Library of Congress [public domain]

I was interested to see a new report, Machine Learning + Libraries, commissioned by the Library of Congress. Actually, the report is from LC Labs, a team in the Library Digital Strategy Directorate, so it looks as though this report is fairly indicative of where the Library of Congress envisages libraries be moving in terms of machine learning. This report was partly based on a 16-week collaboration with the University of Lincoln-Nebraska, followed by a “Machine Learning + Libraries Summit”, as well as a series of “innovator in residence” projects, so you feel there is an extensive background to what is discussed.  Note that the title is “machine learning and libraries” (actually machine learning + libraries – the report is very fond of the plus sign) not “machine learning and the Library of Congress, a rather different subject. In other words, this document is a recommendation for all libraries.

The author of the 97-page report, Ryan Cordell, is an Associate Professor of English at Northeastern University, Boston; his website states he is founding director of a letterpress studio for Northeastern, and specialises in 19th-century newspapers. This doesn’t immediately seem to be relevant to a report on AI, but the report looks to be reasonably aware of current developments in machine learning. The report is structured in five parts, with the fifth part containing over 20 pages of recommendations.
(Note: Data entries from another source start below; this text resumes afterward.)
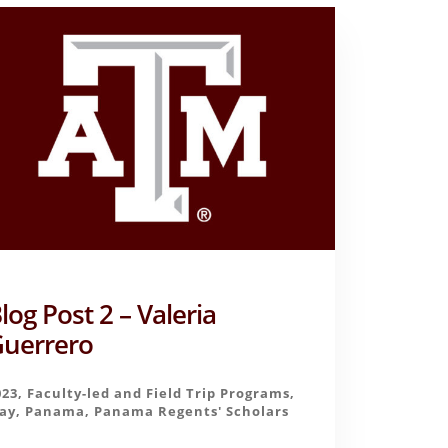
log Post 2 – Valeria
uerrero
023
,
Faculty-led and Field Trip Programs
,
ay
,
Panama
,
Panama Regents' Scholars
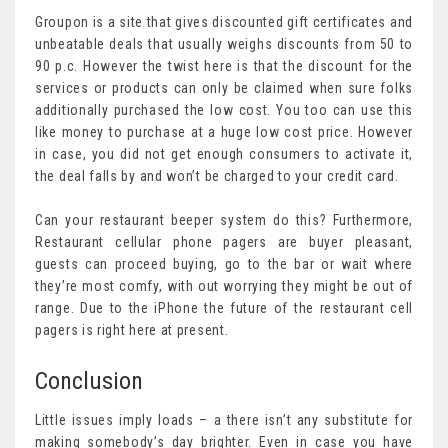
Groupon is a site that gives discounted gift certificates and
unbeatable deals that usually weighs discounts from 50 to
90 p.c. However the twist here is that the discount for the
services or products can only be claimed when sure folks
additionally purchased the low cost. You too can use this
like money to purchase at a huge low cost price. However
in case, you did not get enough consumers to activate it,
the deal falls by and won’t be charged to your credit card.
Can your restaurant beeper system do this? Furthermore,
Restaurant cellular phone pagers are buyer pleasant,
guests can proceed buying, go to the bar or wait where
they’re most comfy, with out worrying they might be out of
range. Due to the iPhone the future of the restaurant cell
pagers is right here at present.
Conclusion
Little issues imply loads – a there isn’t any substitute for
making somebody’s day brighter. Even in case you have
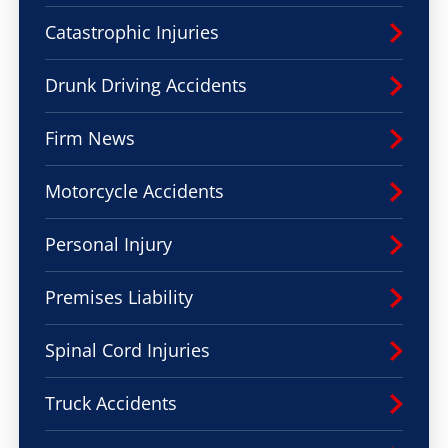
Catastrophic Injuries
Drunk Driving Accidents
Firm News
Motorcycle Accidents
Personal Injury
Premises Liability
Spinal Cord Injuries
Truck Accidents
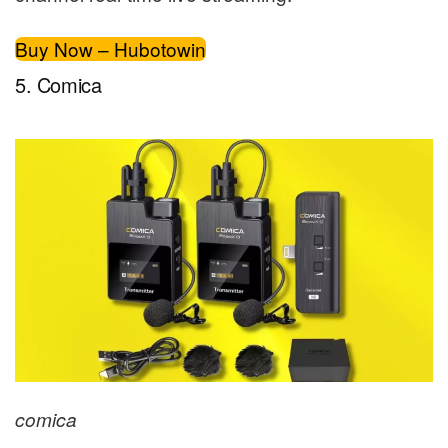
Buy Now – Hubotowin
5. Comica
comica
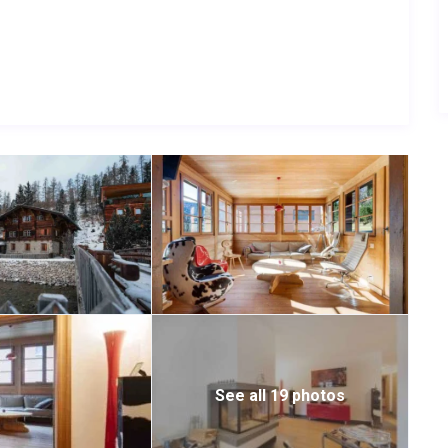
wiss Alps.
smooth arrival and departure experience.
See all 19 photos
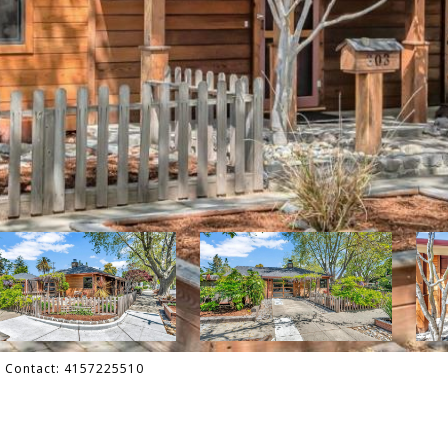
ng Contact: 4157225510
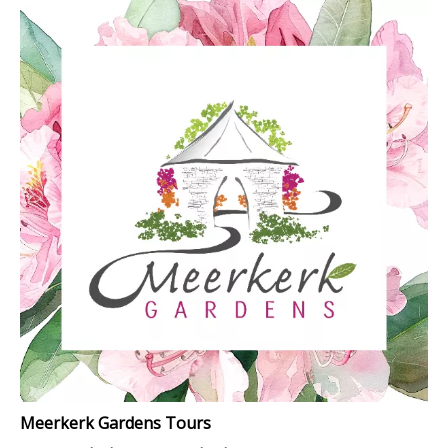
Meerkerk Gardens Tours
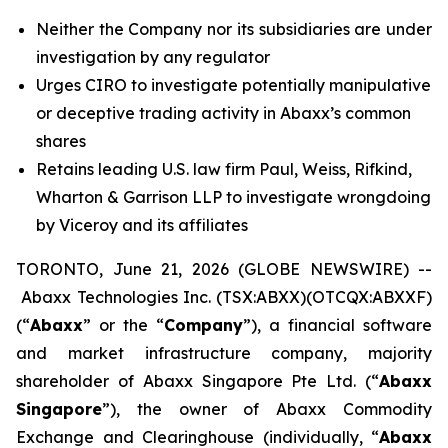
Neither the Company nor its subsidiaries are under
investigation by any regulator
Urges CIRO to investigate potentially manipulative
or deceptive trading activity in Abaxx’s common
shares
Retains leading U.S. law firm Paul, Weiss, Rifkind,
Wharton & Garrison LLP to investigate wrongdoing
by Viceroy and its affiliates
TORONTO, June 21, 2026 (GLOBE NEWSWIRE) --
Abaxx Technologies Inc. (TSX:ABXX)(OTCQX:ABXXF)
(“
Abaxx
” or the “
Company
”), a financial software
and market infrastructure company, majority
shareholder of Abaxx Singapore Pte Ltd. (“
Abaxx
Singapore
”), the owner of Abaxx Commodity
Exchange and Clearinghouse (individually, “
Abaxx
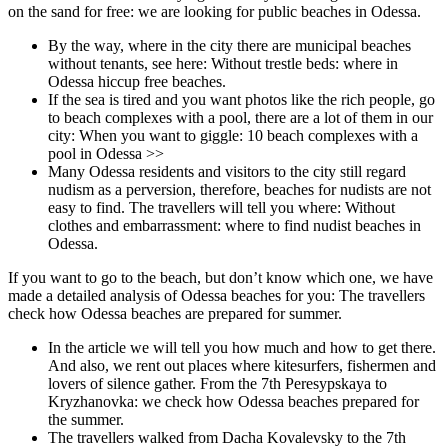
on the sand for free: we are looking for public beaches in Odessa.
By the way, where in the city there are municipal beaches
without tenants, see here: Without trestle beds: where in
Odessa hiccup free beaches.
If the sea is tired and you want photos like the rich people, go
to beach complexes with a pool, there are a lot of them in our
city: When you want to giggle: 10 beach complexes with a
pool in Odessa >>
Many Odessa residents and visitors to the city still regard
nudism as a perversion, therefore, beaches for nudists are not
easy to find. The travellers will tell you where: Without
clothes and embarrassment: where to find nudist beaches in
Odessa.
If you want to go to the beach, but don’t know which one, we have
made a detailed analysis of Odessa beaches for you: The travellers
check how Odessa beaches are prepared for summer.
In the article we will tell you how much and how to get there.
And also, we rent out places where kitesurfers, fishermen and
lovers of silence gather. From the 7th Peresypskaya to
Kryzhanovka: we check how Odessa beaches prepared for
the summer.
The travellers walked from Dacha Kovalevsky to the 7th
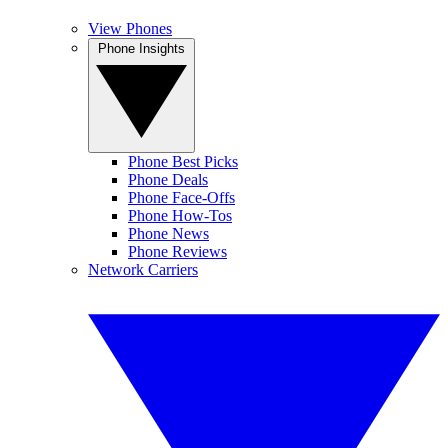
View Phones
Phone Insights
Phone Best Picks
Phone Deals
Phone Face-Offs
Phone How-Tos
Phone News
Phone Reviews
Network Carriers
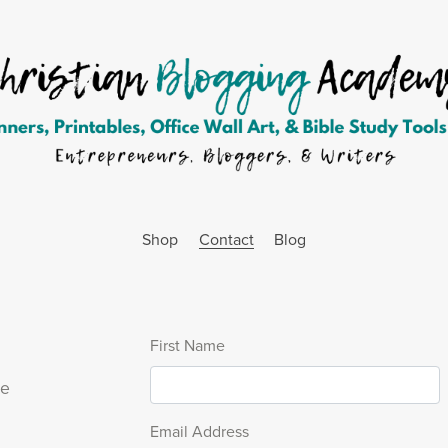
Shop
Contact
Blog
First Name
se
Email Address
What is the background to the report? Kate Zwaard, Director of Digital Strategy at Library of Congress, stated this report was “to help realize the vision of our first ever Digital Strategy” (Did the LoC not have one before now?) and so represents quite a substantial investment in time and resources.

The report starts well with the undeniable premise:

Human time, attention, and labour will always be severely limited in proportion to the enormous collections we might wish to describe and catalog

MACHINE LEARNING + LIBRARIES, PAGE ONE

The other key starting point is that

our current digitized collections … comprise only a small subset of the analog collections held by libraries.
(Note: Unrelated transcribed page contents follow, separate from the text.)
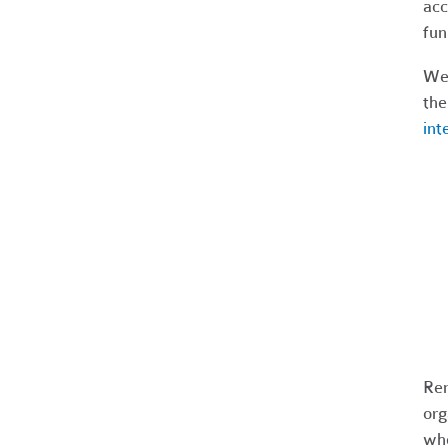
acc
fun
We'
the
int
Rem
org
who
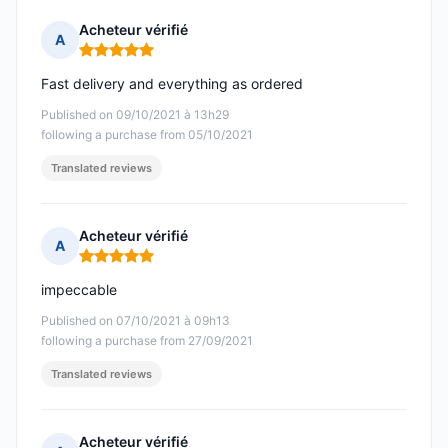
Acheteur vérifié
A
Rating: 5 out of 5
Fast delivery and everything as ordered
Published on 09/10/2021 à 13h29
following a purchase from 05/10/2021
Translated reviews
Acheteur vérifié
A
Rating: 5 out of 5
impeccable
Published on 07/10/2021 à 09h13
following a purchase from 27/09/2021
Translated reviews
Acheteur vérifié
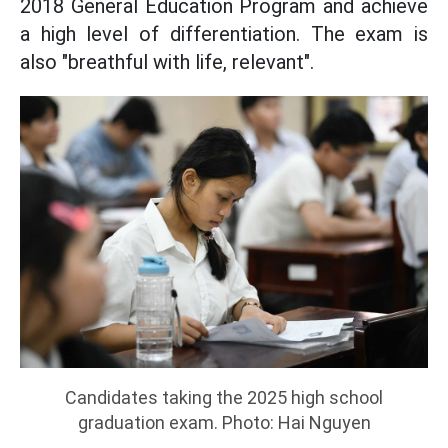
2018 General Education Program and achieve
a high level of differentiation. The exam is
also "breathful with life, relevant".
Candidates taking the 2025 high school
graduation exam. Photo: Hai Nguyen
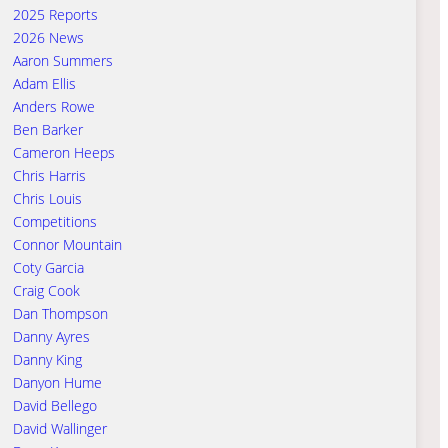
2025 Reports
2026 News
Aaron Summers
Adam Ellis
Anders Rowe
Ben Barker
Cameron Heeps
Chris Harris
Chris Louis
Competitions
Connor Mountain
Coty Garcia
Craig Cook
Dan Thompson
Danny Ayres
Danny King
Danyon Hume
David Bellego
David Wallinger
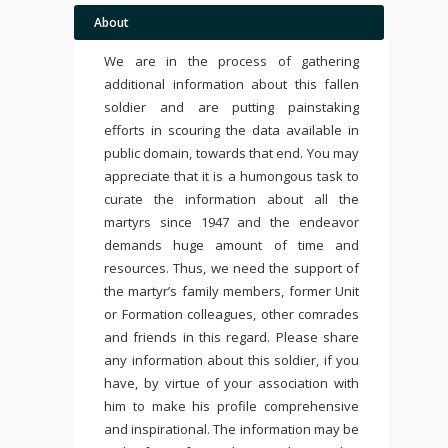
About
We are in the process of gathering
additional information about this fallen
soldier and are putting painstaking
efforts in scouring the data available in
public domain, towards that end. You may
appreciate that it is a humongous task to
curate the information about all the
martyrs since 1947 and the endeavor
demands huge amount of time and
resources. Thus, we need the support of
the martyr’s family members, former Unit
or Formation colleagues, other comrades
and friends in this regard. Please share
any information about this soldier, if you
have, by virtue of your association with
him to make his profile comprehensive
and inspirational. The information may be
Machine learning + libraries, page one

I can’t help thinking that the most effective answer to the title of the report, Machine Learning and Libraries, is to recognise that libraries have an opportunity via ML to get closer to their fundamental goal of discovery. It’s very simple:

  1. The goal of libraries is to enable users to discover content.  
  2. Digital content is far more discoverable than print content.
  3. So libraries should first digitise their content, and second, use full-text indexing and AI tools to make that content discoverable.

What is remarkable is that libraries do not currently offer full-text indexing of their own content. Surely this is the primary goal, and all the rest is secondary, to be honest, but this report seems not to state these key goals.
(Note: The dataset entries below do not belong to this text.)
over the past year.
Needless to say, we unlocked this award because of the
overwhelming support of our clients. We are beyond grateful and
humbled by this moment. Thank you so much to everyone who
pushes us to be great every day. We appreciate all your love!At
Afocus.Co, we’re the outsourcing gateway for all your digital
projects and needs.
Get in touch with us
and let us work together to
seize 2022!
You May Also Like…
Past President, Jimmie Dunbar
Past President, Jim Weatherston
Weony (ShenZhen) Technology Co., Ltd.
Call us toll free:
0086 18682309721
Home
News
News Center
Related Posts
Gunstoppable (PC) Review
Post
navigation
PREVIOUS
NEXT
Instead, the report’s actual recommendations seem to me something of a missed opportunity. Before we even get to the recommendations (they first appear on page 42 of the report), and while we are still on page one, we are reminded sternly of the “dangers of the Silicon Valley ideology”, before we even find out what machine learning might be able to do for us. I am reminded of R H Tawney, who states in his book Equality (1931), that the abuse of the welfare system did not mean that governments should not provide welfare programs: abuse of a principle does not mean the principle is wrong. Similarly, the fact that Facebook may or may not use digital content ethically does not mean that digital content should not exist.  As it happens, there is a digital copy of Tawney’s book Equality held in the Internet Archive, so I am able to find a reference in the full text – something I could not do from most library catalogues, certainly not from World Cat or from most university library catalogues I have used. And the chances are that Google will find that statement, or some version of it, when I search on Google.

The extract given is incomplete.